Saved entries
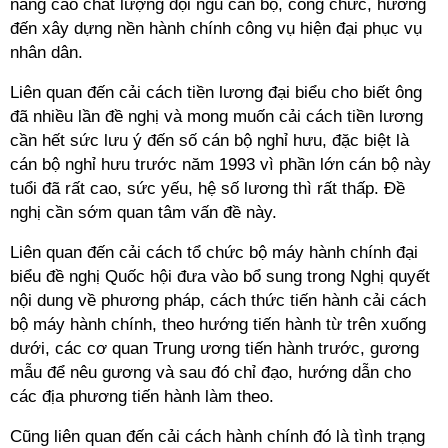
nâng cao chất lượng đội ngũ cán bộ, công chức, hướng
đến xây dựng nền hành chính công vụ hiện đại phục vụ
nhân dân.
Liên quan đến cải cách tiền lương đại biểu cho biết ông
đã nhiều lần đề nghị và mong muốn cải cách tiền lương
cần hết sức lưu ý đến số cán bộ nghỉ hưu, đặc biệt là
cán bộ nghỉ hưu trước năm 1993 vì phần lớn cán bộ này
tuổi đã rất cao, sức yếu, hệ số lương thì rất thấp. Đề
nghị cần sớm quan tâm vấn đề này.
Liên quan đến cải cách tổ chức bộ máy hành chính đại
biểu đề nghị Quốc hội đưa vào bổ sung trong Nghị quyết
nội dung về phương pháp, cách thức tiến hành cải cách
bộ máy hành chính, theo hướng tiến hành từ trên xuống
dưới, các cơ quan Trung ương tiến hành trước, gương
mẫu để nêu gương và sau đó chỉ đạo, hướng dẫn cho
các địa phương tiến hành làm theo.
Cũng liên quan đến cải cách hành chính đó là tình trạng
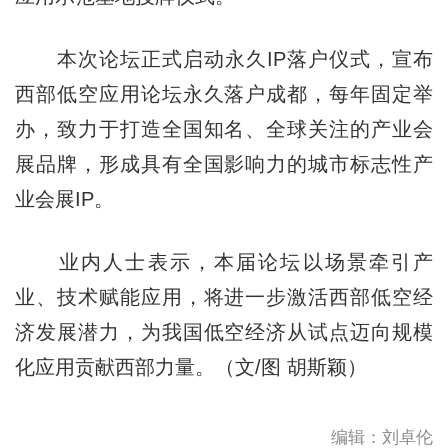
本次论坛正式启动永久IP落户仪式，宣布
西部低空应用论坛永久落户成都，每年固定举
办，致力于打造全国知名、全球关注的产业会
展品牌，形成具有全国影响力的城市标志性产
业会展IP。
业内人士表示，本届论坛以场景牵引产
业、技术赋能应用，将进一步激活西部低空经
济发展潜力，为我国低空经济从试点迈向规模
化应用贡献西部力量。（文/图 胡斯颖）
编辑：刘卓伦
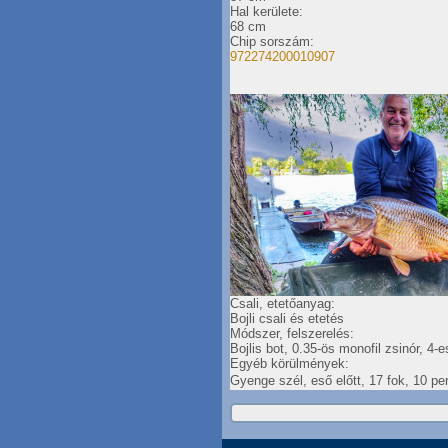
Hal kerülete:
68 cm
Chip sorszám:
972274200010907
Csali, etetőanyag:
Bojli csali és etetés
Módszer, felszerelés:
Bojlis bot, 0.35-ös monofil zsinór, 4-
Egyéb körülmények:
Gyenge szél, eső előtt, 17 fok, 10 p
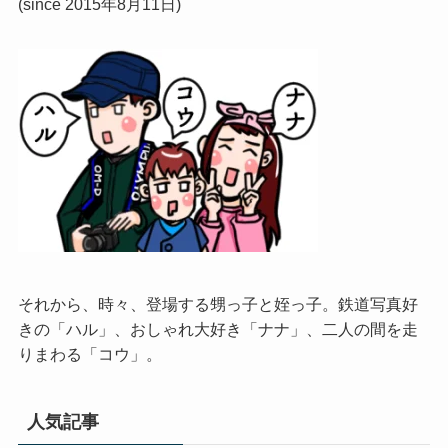
(since 2015年8月11日)
それから、時々、登場する甥っ子と姪っ子。鉄道写真好
きの「ハル」、おしゃれ大好き「ナナ」、二人の間を走
りまわる「コウ」。
人気記事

About this task -> The job is to copy all the records precisely while omitting any picture.

Worked solution ->
nâng cao chất lượng đội ngũ cán bộ, công chức, hướng
đến xây dựng nền hành chính công vụ hiện đại phục vụ
nhân dân.
Liên quan đến cải cách tiền lương đại biểu cho biết ông
đã nhiều lần đề nghị và mong muốn cải cách tiền lương
cần hết sức lưu ý đến số cán bộ nghỉ hưu, đặc biệt là
cán bộ nghỉ hưu trước năm 1993 vì phần lớn cán bộ này
tuổi đã rất cao, sức yếu, hệ số lương thì rất thấp. Đề
nghị cần sớm quan tâm vấn đề này.
Liên quan đến cải cách tổ chức bộ máy hành chính đại
biểu đề nghị Quốc hội đưa vào bổ sung trong Nghị quyết
nội dung về phương pháp, cách thức tiến hành cải cách
bộ máy hành chính, theo hướng tiến hành từ trên xuống
dưới, các cơ quan Trung ương tiến hành trước, gương
mẫu để nêu gương và sau đó chỉ đạo, hướng dẫn cho
các địa phương tiến hành làm theo.
Cũng liên quan đến cải cách hành chính đó là tình trạng
本次论坛正式启动永久IP落户仪式，宣布
西部低空应用论坛永久落户成都，每年固定举
办，致力于打造全国知名、全球关注的产业会
展品牌，形成具有全国影响力的城市标志性产
业会展IP。
业内人士表示，本届论坛以场景牵引产
业、技术赋能应用，将进一步激活西部低空经
济发展潜力，为我国低空经济从试点迈向规模
化应用贡献西部力量。（文/图 胡斯颖）
编辑：刘卓伦
Hal kerülete:
68 cm
Chip sorszám:
972274200010907
Csali, etetőanyag:
Bojli csali és etetés
Módszer, felszerelés:
Bojlis bot, 0.35-ös monofil zsinór, 4-
Egyéb körülmények:
Gyenge szél, eső előtt, 17 fok, 10 p
(since 2015年8月11日)
それから、時々、登場する甥っ子と姪っ子。鉄道写真好
きの「ハル」、おしゃれ大好き「ナナ」、二人の間を走
りまわる「コウ」。
人気記事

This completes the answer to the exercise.